*** Opening Supplied entries ***

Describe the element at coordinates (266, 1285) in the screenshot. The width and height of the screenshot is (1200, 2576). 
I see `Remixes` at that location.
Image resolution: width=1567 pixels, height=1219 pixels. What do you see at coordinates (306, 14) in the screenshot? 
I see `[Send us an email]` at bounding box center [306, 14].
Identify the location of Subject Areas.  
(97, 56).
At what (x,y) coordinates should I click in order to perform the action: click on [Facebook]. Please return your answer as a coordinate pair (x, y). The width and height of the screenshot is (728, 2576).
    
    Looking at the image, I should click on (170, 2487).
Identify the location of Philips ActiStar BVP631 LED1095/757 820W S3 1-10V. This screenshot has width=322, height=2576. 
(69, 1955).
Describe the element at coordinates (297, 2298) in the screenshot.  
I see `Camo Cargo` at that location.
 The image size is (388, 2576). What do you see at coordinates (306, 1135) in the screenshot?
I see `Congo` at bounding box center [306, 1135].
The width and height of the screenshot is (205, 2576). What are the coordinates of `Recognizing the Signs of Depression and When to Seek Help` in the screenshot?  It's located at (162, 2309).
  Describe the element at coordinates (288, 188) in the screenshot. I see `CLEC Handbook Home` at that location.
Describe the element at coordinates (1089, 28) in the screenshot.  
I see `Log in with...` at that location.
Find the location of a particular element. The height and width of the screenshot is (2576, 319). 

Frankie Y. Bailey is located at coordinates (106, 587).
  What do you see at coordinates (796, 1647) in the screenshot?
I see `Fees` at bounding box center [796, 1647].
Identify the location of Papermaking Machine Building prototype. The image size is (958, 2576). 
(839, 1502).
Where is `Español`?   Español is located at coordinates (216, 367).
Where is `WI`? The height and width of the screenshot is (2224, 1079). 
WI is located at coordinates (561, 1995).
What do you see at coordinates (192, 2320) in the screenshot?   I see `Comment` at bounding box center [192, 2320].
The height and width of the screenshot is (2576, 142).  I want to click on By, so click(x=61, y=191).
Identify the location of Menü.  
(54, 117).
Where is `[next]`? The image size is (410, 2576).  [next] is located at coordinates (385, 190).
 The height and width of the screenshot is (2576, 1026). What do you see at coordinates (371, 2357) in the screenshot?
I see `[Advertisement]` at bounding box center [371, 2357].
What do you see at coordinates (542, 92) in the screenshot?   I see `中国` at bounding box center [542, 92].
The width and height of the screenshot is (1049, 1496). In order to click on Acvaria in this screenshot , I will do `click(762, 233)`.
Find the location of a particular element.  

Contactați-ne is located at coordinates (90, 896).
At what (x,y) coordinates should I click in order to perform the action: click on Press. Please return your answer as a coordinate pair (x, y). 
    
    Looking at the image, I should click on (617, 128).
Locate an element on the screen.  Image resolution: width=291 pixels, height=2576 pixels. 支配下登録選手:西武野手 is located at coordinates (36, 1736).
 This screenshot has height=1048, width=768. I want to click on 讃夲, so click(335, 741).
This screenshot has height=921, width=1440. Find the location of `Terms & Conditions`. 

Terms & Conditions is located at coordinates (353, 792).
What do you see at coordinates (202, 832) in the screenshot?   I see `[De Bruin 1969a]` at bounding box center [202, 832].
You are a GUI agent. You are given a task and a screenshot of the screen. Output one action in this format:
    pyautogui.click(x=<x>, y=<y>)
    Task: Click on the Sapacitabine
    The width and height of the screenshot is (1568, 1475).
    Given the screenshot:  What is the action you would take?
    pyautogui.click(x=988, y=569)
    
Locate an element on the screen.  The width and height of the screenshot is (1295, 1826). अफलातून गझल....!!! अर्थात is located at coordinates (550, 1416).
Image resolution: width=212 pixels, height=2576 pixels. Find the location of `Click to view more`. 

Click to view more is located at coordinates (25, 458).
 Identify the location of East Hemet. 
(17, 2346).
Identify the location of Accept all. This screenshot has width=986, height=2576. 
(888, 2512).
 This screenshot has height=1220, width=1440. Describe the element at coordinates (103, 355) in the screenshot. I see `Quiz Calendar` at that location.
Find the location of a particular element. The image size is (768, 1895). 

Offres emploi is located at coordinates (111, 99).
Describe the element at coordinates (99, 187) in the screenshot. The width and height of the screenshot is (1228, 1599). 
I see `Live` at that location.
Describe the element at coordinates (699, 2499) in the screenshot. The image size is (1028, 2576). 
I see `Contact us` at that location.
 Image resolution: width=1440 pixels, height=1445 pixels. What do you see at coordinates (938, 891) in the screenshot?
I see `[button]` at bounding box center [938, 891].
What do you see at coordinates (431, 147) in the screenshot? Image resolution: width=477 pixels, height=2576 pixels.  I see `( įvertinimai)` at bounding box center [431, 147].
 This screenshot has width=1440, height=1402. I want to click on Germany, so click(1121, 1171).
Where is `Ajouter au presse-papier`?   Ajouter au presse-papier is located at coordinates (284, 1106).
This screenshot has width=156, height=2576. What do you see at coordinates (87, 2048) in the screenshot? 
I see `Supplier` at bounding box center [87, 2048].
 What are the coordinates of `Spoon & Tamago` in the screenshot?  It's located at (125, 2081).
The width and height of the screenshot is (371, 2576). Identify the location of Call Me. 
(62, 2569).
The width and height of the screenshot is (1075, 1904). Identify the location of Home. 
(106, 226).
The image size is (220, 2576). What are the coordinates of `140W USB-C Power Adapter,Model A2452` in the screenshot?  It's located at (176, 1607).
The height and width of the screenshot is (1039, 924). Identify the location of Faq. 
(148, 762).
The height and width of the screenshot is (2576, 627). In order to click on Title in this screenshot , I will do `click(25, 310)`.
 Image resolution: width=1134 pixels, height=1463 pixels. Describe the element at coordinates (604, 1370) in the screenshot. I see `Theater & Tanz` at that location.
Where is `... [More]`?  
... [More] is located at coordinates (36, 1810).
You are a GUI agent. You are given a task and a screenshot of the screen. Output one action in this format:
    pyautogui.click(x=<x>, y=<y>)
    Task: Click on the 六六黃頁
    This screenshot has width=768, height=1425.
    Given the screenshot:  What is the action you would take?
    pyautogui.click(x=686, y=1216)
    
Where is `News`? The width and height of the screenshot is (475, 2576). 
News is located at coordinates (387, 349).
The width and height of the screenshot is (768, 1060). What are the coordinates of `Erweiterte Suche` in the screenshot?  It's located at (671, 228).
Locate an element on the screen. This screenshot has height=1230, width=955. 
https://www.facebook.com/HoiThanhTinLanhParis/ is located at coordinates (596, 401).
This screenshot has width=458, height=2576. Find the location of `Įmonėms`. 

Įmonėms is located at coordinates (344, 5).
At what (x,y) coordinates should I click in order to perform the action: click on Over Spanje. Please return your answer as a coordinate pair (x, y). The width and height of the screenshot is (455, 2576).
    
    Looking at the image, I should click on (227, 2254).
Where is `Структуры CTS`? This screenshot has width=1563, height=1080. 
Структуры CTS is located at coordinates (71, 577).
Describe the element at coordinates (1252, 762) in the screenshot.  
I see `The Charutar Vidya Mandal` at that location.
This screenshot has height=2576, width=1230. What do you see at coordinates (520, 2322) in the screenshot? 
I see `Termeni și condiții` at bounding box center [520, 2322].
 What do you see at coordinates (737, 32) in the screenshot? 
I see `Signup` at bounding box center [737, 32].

*** Closing Supplied entries ***

- _What to do_: Every line above is to be transcribed exactly, with nothing missed.

- _Written response_:
Describe the element at coordinates (266, 1285) in the screenshot. The width and height of the screenshot is (1200, 2576). 
I see `Remixes` at that location.
Image resolution: width=1567 pixels, height=1219 pixels. What do you see at coordinates (306, 14) in the screenshot? 
I see `[Send us an email]` at bounding box center [306, 14].
Identify the location of Subject Areas.  
(97, 56).
At what (x,y) coordinates should I click in order to perform the action: click on [Facebook]. Please return your answer as a coordinate pair (x, y). The width and height of the screenshot is (728, 2576).
    
    Looking at the image, I should click on (170, 2487).
Identify the location of Philips ActiStar BVP631 LED1095/757 820W S3 1-10V. This screenshot has width=322, height=2576. 
(69, 1955).
Describe the element at coordinates (297, 2298) in the screenshot.  
I see `Camo Cargo` at that location.
 The image size is (388, 2576). What do you see at coordinates (306, 1135) in the screenshot?
I see `Congo` at bounding box center [306, 1135].
The width and height of the screenshot is (205, 2576). What are the coordinates of `Recognizing the Signs of Depression and When to Seek Help` in the screenshot?  It's located at (162, 2309).
  Describe the element at coordinates (288, 188) in the screenshot. I see `CLEC Handbook Home` at that location.
Describe the element at coordinates (1089, 28) in the screenshot.  
I see `Log in with...` at that location.
Find the location of a particular element. The height and width of the screenshot is (2576, 319). 

Frankie Y. Bailey is located at coordinates (106, 587).
  What do you see at coordinates (796, 1647) in the screenshot?
I see `Fees` at bounding box center [796, 1647].
Identify the location of Papermaking Machine Building prototype. The image size is (958, 2576). 
(839, 1502).
Where is `Español`?   Español is located at coordinates (216, 367).
Where is `WI`? The height and width of the screenshot is (2224, 1079). 
WI is located at coordinates (561, 1995).
What do you see at coordinates (192, 2320) in the screenshot?   I see `Comment` at bounding box center [192, 2320].
The height and width of the screenshot is (2576, 142).  I want to click on By, so click(x=61, y=191).
Identify the location of Menü.  
(54, 117).
Where is `[next]`? The image size is (410, 2576).  [next] is located at coordinates (385, 190).
 The height and width of the screenshot is (2576, 1026). What do you see at coordinates (371, 2357) in the screenshot?
I see `[Advertisement]` at bounding box center [371, 2357].
What do you see at coordinates (542, 92) in the screenshot?   I see `中国` at bounding box center [542, 92].
The width and height of the screenshot is (1049, 1496). In order to click on Acvaria in this screenshot , I will do `click(762, 233)`.
Find the location of a particular element.  

Contactați-ne is located at coordinates (90, 896).
At what (x,y) coordinates should I click in order to perform the action: click on Press. Please return your answer as a coordinate pair (x, y). 
    
    Looking at the image, I should click on (617, 128).
Locate an element on the screen.  Image resolution: width=291 pixels, height=2576 pixels. 支配下登録選手:西武野手 is located at coordinates (36, 1736).
 This screenshot has height=1048, width=768. I want to click on 讃夲, so click(335, 741).
This screenshot has height=921, width=1440. Find the location of `Terms & Conditions`. 

Terms & Conditions is located at coordinates (353, 792).
What do you see at coordinates (202, 832) in the screenshot?   I see `[De Bruin 1969a]` at bounding box center [202, 832].
You are a GUI agent. You are given a task and a screenshot of the screen. Output one action in this format:
    pyautogui.click(x=<x>, y=<y>)
    Task: Click on the Sapacitabine
    The width and height of the screenshot is (1568, 1475).
    Given the screenshot:  What is the action you would take?
    pyautogui.click(x=988, y=569)
    
Locate an element on the screen.  The width and height of the screenshot is (1295, 1826). अफलातून गझल....!!! अर्थात is located at coordinates (550, 1416).
Image resolution: width=212 pixels, height=2576 pixels. Find the location of `Click to view more`. 

Click to view more is located at coordinates (25, 458).
 Identify the location of East Hemet. 
(17, 2346).
Identify the location of Accept all. This screenshot has width=986, height=2576. 
(888, 2512).
 This screenshot has height=1220, width=1440. Describe the element at coordinates (103, 355) in the screenshot. I see `Quiz Calendar` at that location.
Find the location of a particular element. The image size is (768, 1895). 

Offres emploi is located at coordinates (111, 99).
Describe the element at coordinates (99, 187) in the screenshot. The width and height of the screenshot is (1228, 1599). 
I see `Live` at that location.
Describe the element at coordinates (699, 2499) in the screenshot. The image size is (1028, 2576). 
I see `Contact us` at that location.
 Image resolution: width=1440 pixels, height=1445 pixels. What do you see at coordinates (938, 891) in the screenshot?
I see `[button]` at bounding box center [938, 891].
What do you see at coordinates (431, 147) in the screenshot? Image resolution: width=477 pixels, height=2576 pixels.  I see `( įvertinimai)` at bounding box center [431, 147].
 This screenshot has width=1440, height=1402. I want to click on Germany, so click(1121, 1171).
Where is `Ajouter au presse-papier`?   Ajouter au presse-papier is located at coordinates (284, 1106).
This screenshot has width=156, height=2576. What do you see at coordinates (87, 2048) in the screenshot? 
I see `Supplier` at bounding box center [87, 2048].
 What are the coordinates of `Spoon & Tamago` in the screenshot?  It's located at (125, 2081).
The width and height of the screenshot is (371, 2576). Identify the location of Call Me. 
(62, 2569).
The width and height of the screenshot is (1075, 1904). Identify the location of Home. 
(106, 226).
The image size is (220, 2576). What are the coordinates of `140W USB-C Power Adapter,Model A2452` in the screenshot?  It's located at (176, 1607).
The height and width of the screenshot is (1039, 924). Identify the location of Faq. 
(148, 762).
The height and width of the screenshot is (2576, 627). In order to click on Title in this screenshot , I will do `click(25, 310)`.
 Image resolution: width=1134 pixels, height=1463 pixels. Describe the element at coordinates (604, 1370) in the screenshot. I see `Theater & Tanz` at that location.
Where is `... [More]`?  
... [More] is located at coordinates (36, 1810).
You are a GUI agent. You are given a task and a screenshot of the screen. Output one action in this format:
    pyautogui.click(x=<x>, y=<y>)
    Task: Click on the 六六黃頁
    This screenshot has width=768, height=1425.
    Given the screenshot:  What is the action you would take?
    pyautogui.click(x=686, y=1216)
    
Where is `News`? The width and height of the screenshot is (475, 2576). 
News is located at coordinates (387, 349).
The width and height of the screenshot is (768, 1060). What are the coordinates of `Erweiterte Suche` in the screenshot?  It's located at (671, 228).
Locate an element on the screen. This screenshot has height=1230, width=955. 
https://www.facebook.com/HoiThanhTinLanhParis/ is located at coordinates (596, 401).
This screenshot has width=458, height=2576. Find the location of `Įmonėms`. 

Įmonėms is located at coordinates (344, 5).
At what (x,y) coordinates should I click in order to perform the action: click on Over Spanje. Please return your answer as a coordinate pair (x, y). The width and height of the screenshot is (455, 2576).
    
    Looking at the image, I should click on (227, 2254).
Where is `Структуры CTS`? This screenshot has width=1563, height=1080. 
Структуры CTS is located at coordinates (71, 577).
Describe the element at coordinates (1252, 762) in the screenshot.  
I see `The Charutar Vidya Mandal` at that location.
This screenshot has height=2576, width=1230. What do you see at coordinates (520, 2322) in the screenshot? 
I see `Termeni și condiții` at bounding box center [520, 2322].
 What do you see at coordinates (737, 32) in the screenshot? 
I see `Signup` at bounding box center [737, 32].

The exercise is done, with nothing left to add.